Dataset entries

=== Begin Enclosure ===

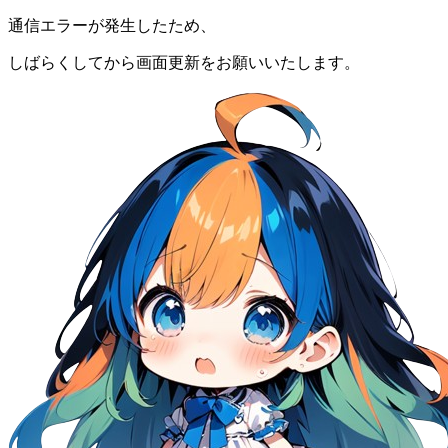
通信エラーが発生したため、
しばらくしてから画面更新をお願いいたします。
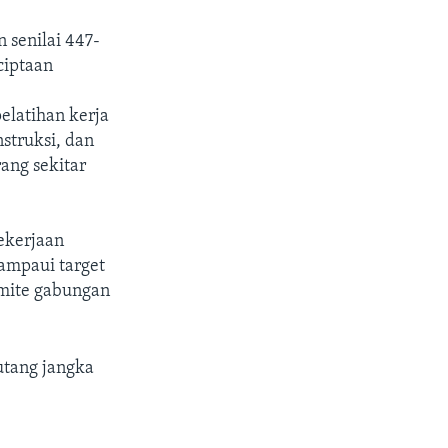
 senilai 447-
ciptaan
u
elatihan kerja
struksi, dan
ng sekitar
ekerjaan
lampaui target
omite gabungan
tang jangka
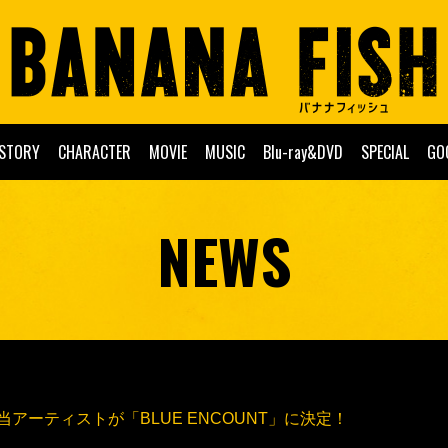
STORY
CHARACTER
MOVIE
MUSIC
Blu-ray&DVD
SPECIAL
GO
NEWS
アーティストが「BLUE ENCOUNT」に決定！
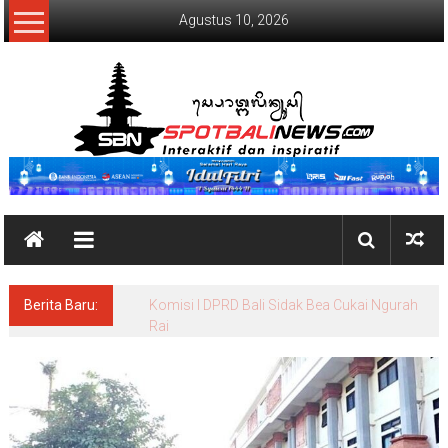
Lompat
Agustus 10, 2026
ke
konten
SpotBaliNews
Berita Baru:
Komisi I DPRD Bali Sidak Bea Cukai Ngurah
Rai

=== End Enclosure ===

#### [Your instructions]
What you hand back should match the entries above exactly, except that no picture appears.

#### [Finished exercise]
通信エラーが発生したため、
しばらくしてから画面更新をお願いいたします。
 senilai 447-
ciptaan
u
elatihan kerja
struksi, dan
ng sekitar
ekerjaan
lampaui target
omite gabungan
tang jangka
STORY
CHARACTER
MOVIE
MUSIC
Blu-ray&DVD
SPECIAL
GO
NEWS
アーティストが「BLUE ENCOUNT」に決定！
Lompat
Agustus 10, 2026
ke
konten
SpotBaliNews
Berita Baru:
Komisi I DPRD Bali Sidak Bea Cukai Ngurah
Rai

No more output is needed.